Find, in the records below, the line that contains "Style #KT015" and the line that contains "Use embroidery for initials or symbols.". Copy those two lines and everything between them exactly, but not the pictures.

··· Supplied information

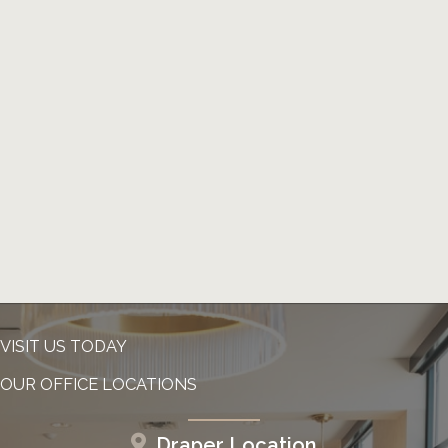
VISIT US TODAY
OUR OFFICE LOCATIONS
Draper Location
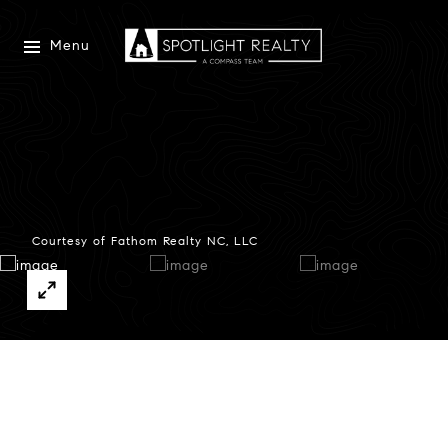
Menu
Courtesy of Fathom Realty NC, LLC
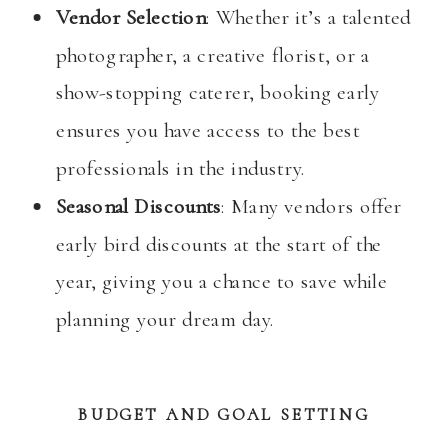
Vendor Selection
: Whether it’s a talented
photographer, a creative florist, or a
show-stopping caterer, booking early
ensures you have access to the best
professionals in the industry.
Seasonal Discounts
: Many vendors offer
early bird discounts at the start of the
year, giving you a chance to save while
planning your dream day.
BUDGET AND GOAL SETTING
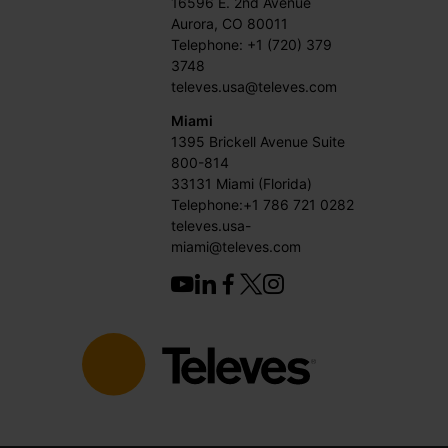
16596 E. 2nd Avenue
Aurora, CO 80011
Telephone: +1 (720) 379
3748
televes.usa@televes.com
Miami
1395 Brickell Avenue Suite
800-814
33131 Miami (Florida)
Telephone:+1 786 721 0282
televes.usa-
miami@televes.com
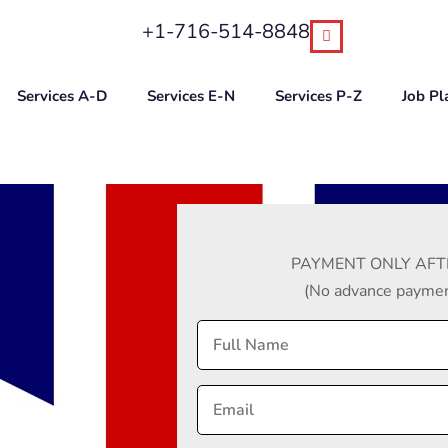
+1-716-514-8848
Services A-D
Services E-N
Services P-Z
Job P
PAYMENT ONLY AFT
(No advance payment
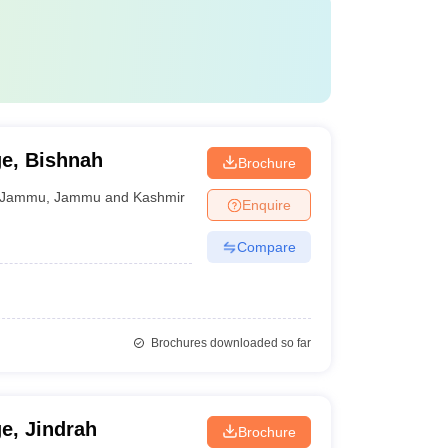
e, Bishnah
Brochure
Jammu
,
Jammu and Kashmir
Enquire
Compare
Brochures downloaded so far
e, Jindrah
Brochure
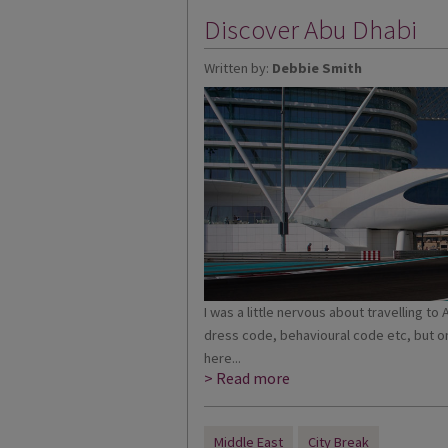
Discover Abu Dhabi
Written by:
Debbie Smith
I was a little nervous about travelling 
dress code, behavioural code etc, but o
here...
> Read more
Middle East
City Break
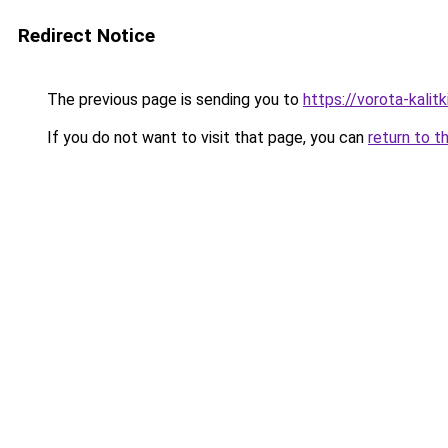
Redirect Notice
The previous page is sending you to
https://vorota-kali
If you do not want to visit that page, you can
return to t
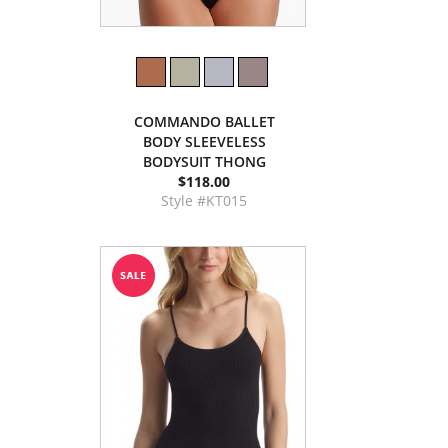
COMMANDO BALLET
BODY SLEEVELESS
BODYSUIT THONG
$118.00
Style #KT015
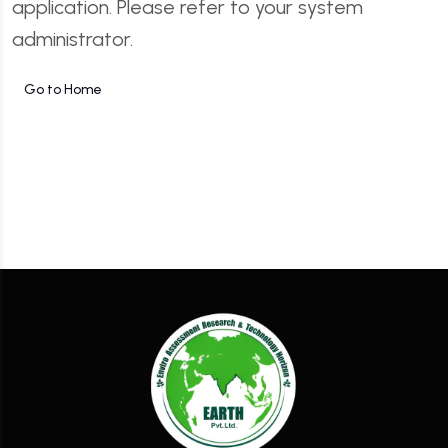
application. Please refer to your system
administrator.
Go to Home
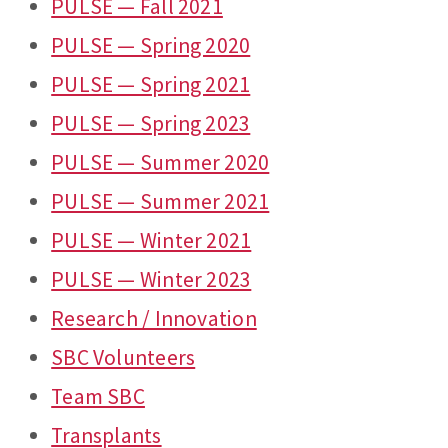
PULSE — Fall 2021
PULSE — Spring 2020
PULSE — Spring 2021
PULSE — Spring 2023
PULSE — Summer 2020
PULSE — Summer 2021
PULSE — Winter 2021
PULSE — Winter 2023
Research / Innovation
SBC Volunteers
Team SBC
Transplants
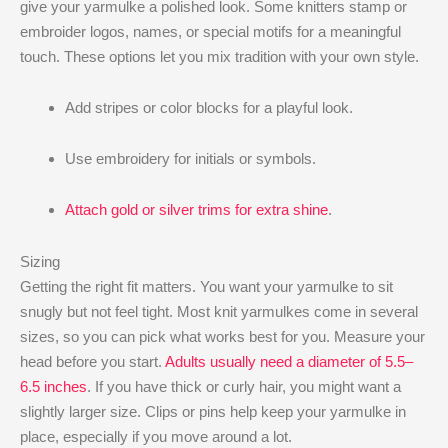
give your yarmulke a polished look. Some knitters stamp or
embroider logos, names, or special motifs for a meaningful
touch. These options let you mix tradition with your own style.
Add stripes or color blocks for a playful look.
Use embroidery for initials or symbols.
Attach gold or silver trims for extra shine
.
Sizing
Getting the right fit matters. You want your yarmulke to sit
snugly but not feel tight. Most knit yarmulkes come in several
sizes, so you can pick what works best for you. Measure your
head before you start.
Adults usually need a diameter of 5.5–
6.5 inches
. If you have thick or curly hair, you might want a
slightly larger size. Clips or pins help keep your yarmulke in
place, especially if you move around a lot.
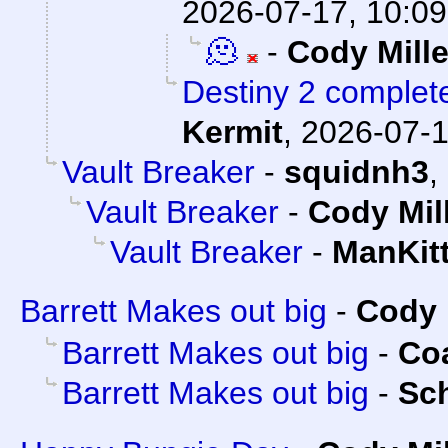
2026-07-17, 10:09
🫠
-
Cody Mille
Destiny 2 complete
Kermit
,
2026-07-1
Vault Breaker
-
squidnh3
,
Vault Breaker
-
Cody Mil
Vault Breaker
-
ManKit
Barrett Makes out big
-
Cody 
Barrett Makes out big
-
Co
Barrett Makes out big
-
Sc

······

**Result of this exercise**.
Style #KT015
application. Please refer to your system
administrator.
Go to Home
PULSE — Fall 2021
PULSE — Spring 2020
PULSE — Spring 2021
PULSE — Spring 2023
PULSE — Summer 2020
PULSE — Summer 2021
PULSE — Winter 2021
PULSE — Winter 2023
Research / Innovation
SBC Volunteers
Team SBC
Transplants
give your yarmulke a polished look. Some knitters stamp or
embroider logos, names, or special motifs for a meaningful
touch. These options let you mix tradition with your own style.
Add stripes or color blocks for a playful look.
Use embroidery for initials or symbols.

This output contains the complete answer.